WORK ORDER :: Repeat the listing that follows without a single change.

SOURCE MATERIAL ::
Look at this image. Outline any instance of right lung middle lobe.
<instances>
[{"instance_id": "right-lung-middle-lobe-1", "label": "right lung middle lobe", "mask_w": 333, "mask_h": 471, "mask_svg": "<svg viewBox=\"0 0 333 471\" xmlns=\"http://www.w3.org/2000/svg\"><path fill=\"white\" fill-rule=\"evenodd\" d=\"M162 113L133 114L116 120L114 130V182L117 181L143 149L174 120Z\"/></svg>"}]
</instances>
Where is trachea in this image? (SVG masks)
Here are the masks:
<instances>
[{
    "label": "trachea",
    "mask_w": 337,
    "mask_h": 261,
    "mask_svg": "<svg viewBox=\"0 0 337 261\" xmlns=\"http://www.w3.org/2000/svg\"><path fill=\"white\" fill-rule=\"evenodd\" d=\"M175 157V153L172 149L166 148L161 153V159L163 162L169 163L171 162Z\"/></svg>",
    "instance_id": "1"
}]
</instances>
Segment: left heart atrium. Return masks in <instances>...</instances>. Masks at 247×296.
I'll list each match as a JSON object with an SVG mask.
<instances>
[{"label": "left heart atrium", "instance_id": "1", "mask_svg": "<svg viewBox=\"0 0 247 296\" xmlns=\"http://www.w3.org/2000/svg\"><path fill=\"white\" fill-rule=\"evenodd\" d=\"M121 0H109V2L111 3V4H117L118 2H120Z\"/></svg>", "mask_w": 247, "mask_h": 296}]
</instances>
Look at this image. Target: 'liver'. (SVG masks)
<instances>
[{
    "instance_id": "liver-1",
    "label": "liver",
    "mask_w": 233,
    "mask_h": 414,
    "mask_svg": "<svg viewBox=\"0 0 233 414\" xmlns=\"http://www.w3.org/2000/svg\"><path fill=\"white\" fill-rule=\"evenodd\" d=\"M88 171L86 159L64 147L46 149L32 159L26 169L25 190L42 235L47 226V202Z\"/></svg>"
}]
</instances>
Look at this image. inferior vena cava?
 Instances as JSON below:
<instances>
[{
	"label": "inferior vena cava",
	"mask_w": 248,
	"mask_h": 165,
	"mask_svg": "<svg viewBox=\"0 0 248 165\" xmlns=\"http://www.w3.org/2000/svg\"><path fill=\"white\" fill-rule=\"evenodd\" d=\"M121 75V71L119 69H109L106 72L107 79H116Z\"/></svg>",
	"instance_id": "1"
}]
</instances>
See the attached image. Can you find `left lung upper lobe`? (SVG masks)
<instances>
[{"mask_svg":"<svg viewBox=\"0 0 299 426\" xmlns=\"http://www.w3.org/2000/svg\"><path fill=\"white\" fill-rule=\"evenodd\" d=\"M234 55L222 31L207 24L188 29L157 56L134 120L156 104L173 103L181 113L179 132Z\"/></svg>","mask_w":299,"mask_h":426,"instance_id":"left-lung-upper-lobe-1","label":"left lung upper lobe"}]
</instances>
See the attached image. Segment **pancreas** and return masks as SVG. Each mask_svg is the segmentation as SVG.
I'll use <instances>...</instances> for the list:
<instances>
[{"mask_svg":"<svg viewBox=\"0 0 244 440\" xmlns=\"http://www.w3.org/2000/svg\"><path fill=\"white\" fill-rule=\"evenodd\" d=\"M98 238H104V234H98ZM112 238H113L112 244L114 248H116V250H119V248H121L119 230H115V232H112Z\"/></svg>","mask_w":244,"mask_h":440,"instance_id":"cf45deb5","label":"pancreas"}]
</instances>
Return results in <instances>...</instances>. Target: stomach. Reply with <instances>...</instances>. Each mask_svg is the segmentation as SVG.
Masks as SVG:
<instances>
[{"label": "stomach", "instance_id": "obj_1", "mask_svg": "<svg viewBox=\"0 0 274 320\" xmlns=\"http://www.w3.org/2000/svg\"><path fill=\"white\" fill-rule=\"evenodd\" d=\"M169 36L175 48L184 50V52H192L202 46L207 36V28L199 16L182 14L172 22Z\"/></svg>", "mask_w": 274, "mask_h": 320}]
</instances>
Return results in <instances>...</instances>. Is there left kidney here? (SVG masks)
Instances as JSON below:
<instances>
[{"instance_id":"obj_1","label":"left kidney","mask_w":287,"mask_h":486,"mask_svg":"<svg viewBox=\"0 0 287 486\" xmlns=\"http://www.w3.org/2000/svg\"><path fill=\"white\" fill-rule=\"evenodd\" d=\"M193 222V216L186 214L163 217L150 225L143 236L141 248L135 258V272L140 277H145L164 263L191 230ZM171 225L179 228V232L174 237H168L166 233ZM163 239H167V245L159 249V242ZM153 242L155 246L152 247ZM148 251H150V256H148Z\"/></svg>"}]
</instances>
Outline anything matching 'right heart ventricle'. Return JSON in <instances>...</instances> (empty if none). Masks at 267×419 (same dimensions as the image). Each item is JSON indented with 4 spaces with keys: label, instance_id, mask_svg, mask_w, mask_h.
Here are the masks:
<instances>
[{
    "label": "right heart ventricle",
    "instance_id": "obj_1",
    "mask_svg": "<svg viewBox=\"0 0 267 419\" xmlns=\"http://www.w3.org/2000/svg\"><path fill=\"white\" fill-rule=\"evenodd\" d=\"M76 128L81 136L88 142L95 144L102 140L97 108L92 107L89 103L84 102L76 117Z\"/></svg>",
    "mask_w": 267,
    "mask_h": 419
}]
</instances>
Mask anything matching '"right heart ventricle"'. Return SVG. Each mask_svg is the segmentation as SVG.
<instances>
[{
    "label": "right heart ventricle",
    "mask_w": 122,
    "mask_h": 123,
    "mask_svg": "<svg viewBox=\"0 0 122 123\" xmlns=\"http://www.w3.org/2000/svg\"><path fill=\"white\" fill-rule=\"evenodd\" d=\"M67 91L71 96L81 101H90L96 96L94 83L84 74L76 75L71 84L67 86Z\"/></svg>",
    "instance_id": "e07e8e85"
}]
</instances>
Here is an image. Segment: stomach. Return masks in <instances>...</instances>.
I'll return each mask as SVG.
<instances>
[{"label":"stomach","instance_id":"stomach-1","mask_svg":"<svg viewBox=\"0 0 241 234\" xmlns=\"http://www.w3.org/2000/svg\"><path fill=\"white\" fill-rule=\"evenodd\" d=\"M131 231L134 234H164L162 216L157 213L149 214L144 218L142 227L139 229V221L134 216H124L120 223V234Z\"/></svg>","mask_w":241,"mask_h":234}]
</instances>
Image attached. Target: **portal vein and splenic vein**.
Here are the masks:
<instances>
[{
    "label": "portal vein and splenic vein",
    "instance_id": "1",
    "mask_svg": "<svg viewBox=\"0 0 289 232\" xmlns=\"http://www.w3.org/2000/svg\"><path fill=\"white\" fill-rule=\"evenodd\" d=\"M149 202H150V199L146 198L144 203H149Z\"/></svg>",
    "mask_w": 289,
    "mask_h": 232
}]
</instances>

FINISHED EXERCISE ::
Look at this image. Outline any instance of right lung middle lobe.
<instances>
[{"instance_id": "right-lung-middle-lobe-1", "label": "right lung middle lobe", "mask_w": 333, "mask_h": 471, "mask_svg": "<svg viewBox=\"0 0 333 471\" xmlns=\"http://www.w3.org/2000/svg\"><path fill=\"white\" fill-rule=\"evenodd\" d=\"M162 113L133 114L116 120L114 130V182L117 181L143 149L174 120Z\"/></svg>"}]
</instances>
Where is trachea in this image? (SVG masks)
Here are the masks:
<instances>
[{
    "label": "trachea",
    "mask_w": 337,
    "mask_h": 261,
    "mask_svg": "<svg viewBox=\"0 0 337 261\" xmlns=\"http://www.w3.org/2000/svg\"><path fill=\"white\" fill-rule=\"evenodd\" d=\"M175 157V153L172 149L166 148L161 153V159L163 162L169 163L171 162Z\"/></svg>",
    "instance_id": "1"
}]
</instances>
Segment: left heart atrium. Return masks in <instances>...</instances>. Masks at 247×296.
I'll list each match as a JSON object with an SVG mask.
<instances>
[{"label": "left heart atrium", "instance_id": "1", "mask_svg": "<svg viewBox=\"0 0 247 296\" xmlns=\"http://www.w3.org/2000/svg\"><path fill=\"white\" fill-rule=\"evenodd\" d=\"M121 0H109V2L111 3V4H117L118 2H120Z\"/></svg>", "mask_w": 247, "mask_h": 296}]
</instances>
Look at this image. Target: 'liver'. (SVG masks)
<instances>
[{
    "instance_id": "liver-1",
    "label": "liver",
    "mask_w": 233,
    "mask_h": 414,
    "mask_svg": "<svg viewBox=\"0 0 233 414\" xmlns=\"http://www.w3.org/2000/svg\"><path fill=\"white\" fill-rule=\"evenodd\" d=\"M88 171L86 159L64 147L46 149L32 159L26 169L25 190L42 235L47 226V202Z\"/></svg>"
}]
</instances>
Look at this image. inferior vena cava?
 Instances as JSON below:
<instances>
[{
	"label": "inferior vena cava",
	"mask_w": 248,
	"mask_h": 165,
	"mask_svg": "<svg viewBox=\"0 0 248 165\" xmlns=\"http://www.w3.org/2000/svg\"><path fill=\"white\" fill-rule=\"evenodd\" d=\"M121 75V71L119 69H109L106 72L107 79H116Z\"/></svg>",
	"instance_id": "1"
}]
</instances>
See the attached image. Can you find `left lung upper lobe`? (SVG masks)
<instances>
[{"mask_svg":"<svg viewBox=\"0 0 299 426\" xmlns=\"http://www.w3.org/2000/svg\"><path fill=\"white\" fill-rule=\"evenodd\" d=\"M234 55L222 31L207 24L188 29L157 56L134 120L156 104L173 103L181 113L179 132Z\"/></svg>","mask_w":299,"mask_h":426,"instance_id":"left-lung-upper-lobe-1","label":"left lung upper lobe"}]
</instances>
See the attached image. Segment **pancreas** and return masks as SVG. Each mask_svg is the segmentation as SVG.
I'll use <instances>...</instances> for the list:
<instances>
[{"mask_svg":"<svg viewBox=\"0 0 244 440\" xmlns=\"http://www.w3.org/2000/svg\"><path fill=\"white\" fill-rule=\"evenodd\" d=\"M98 238H104V234H98ZM112 238H113L112 244L114 248H116V250H119V248H121L119 230H115V232H112Z\"/></svg>","mask_w":244,"mask_h":440,"instance_id":"cf45deb5","label":"pancreas"}]
</instances>
Return results in <instances>...</instances>. Target: stomach. Reply with <instances>...</instances>. Each mask_svg is the segmentation as SVG.
Masks as SVG:
<instances>
[{"label": "stomach", "instance_id": "obj_1", "mask_svg": "<svg viewBox=\"0 0 274 320\" xmlns=\"http://www.w3.org/2000/svg\"><path fill=\"white\" fill-rule=\"evenodd\" d=\"M169 36L175 48L184 50V52H192L202 46L207 36V28L199 16L182 14L172 22Z\"/></svg>", "mask_w": 274, "mask_h": 320}]
</instances>
Return results in <instances>...</instances>. Is there left kidney here? (SVG masks)
Instances as JSON below:
<instances>
[{"instance_id":"obj_1","label":"left kidney","mask_w":287,"mask_h":486,"mask_svg":"<svg viewBox=\"0 0 287 486\" xmlns=\"http://www.w3.org/2000/svg\"><path fill=\"white\" fill-rule=\"evenodd\" d=\"M193 222V216L186 214L163 217L150 225L143 236L141 248L135 258V272L140 277H145L164 263L191 230ZM171 225L179 228V232L174 237H168L166 233ZM163 239H167V245L159 249V242ZM153 242L155 246L152 247ZM148 251H150V256H148Z\"/></svg>"}]
</instances>
Outline anything matching 'right heart ventricle'. Return JSON in <instances>...</instances> (empty if none). Masks at 267×419 (same dimensions as the image). Each item is JSON indented with 4 spaces with keys: label, instance_id, mask_svg, mask_w, mask_h.
Here are the masks:
<instances>
[{
    "label": "right heart ventricle",
    "instance_id": "obj_1",
    "mask_svg": "<svg viewBox=\"0 0 267 419\" xmlns=\"http://www.w3.org/2000/svg\"><path fill=\"white\" fill-rule=\"evenodd\" d=\"M76 128L81 136L88 142L95 144L102 140L97 108L92 107L89 103L84 102L76 117Z\"/></svg>",
    "mask_w": 267,
    "mask_h": 419
}]
</instances>
Mask anything matching '"right heart ventricle"'. Return SVG. Each mask_svg is the segmentation as SVG.
<instances>
[{
    "label": "right heart ventricle",
    "mask_w": 122,
    "mask_h": 123,
    "mask_svg": "<svg viewBox=\"0 0 122 123\" xmlns=\"http://www.w3.org/2000/svg\"><path fill=\"white\" fill-rule=\"evenodd\" d=\"M67 91L71 96L81 101H90L96 96L94 83L84 74L76 75L71 84L67 86Z\"/></svg>",
    "instance_id": "e07e8e85"
}]
</instances>
Here is an image. Segment: stomach. Return masks in <instances>...</instances>.
I'll return each mask as SVG.
<instances>
[{"label":"stomach","instance_id":"stomach-1","mask_svg":"<svg viewBox=\"0 0 241 234\" xmlns=\"http://www.w3.org/2000/svg\"><path fill=\"white\" fill-rule=\"evenodd\" d=\"M131 231L134 234H164L162 216L157 213L149 214L144 218L142 227L139 229V221L134 216H124L120 223V234Z\"/></svg>","mask_w":241,"mask_h":234}]
</instances>
Image attached. Target: **portal vein and splenic vein**.
Here are the masks:
<instances>
[{
    "label": "portal vein and splenic vein",
    "instance_id": "1",
    "mask_svg": "<svg viewBox=\"0 0 289 232\" xmlns=\"http://www.w3.org/2000/svg\"><path fill=\"white\" fill-rule=\"evenodd\" d=\"M149 202H150V199L146 198L144 203H149Z\"/></svg>",
    "mask_w": 289,
    "mask_h": 232
}]
</instances>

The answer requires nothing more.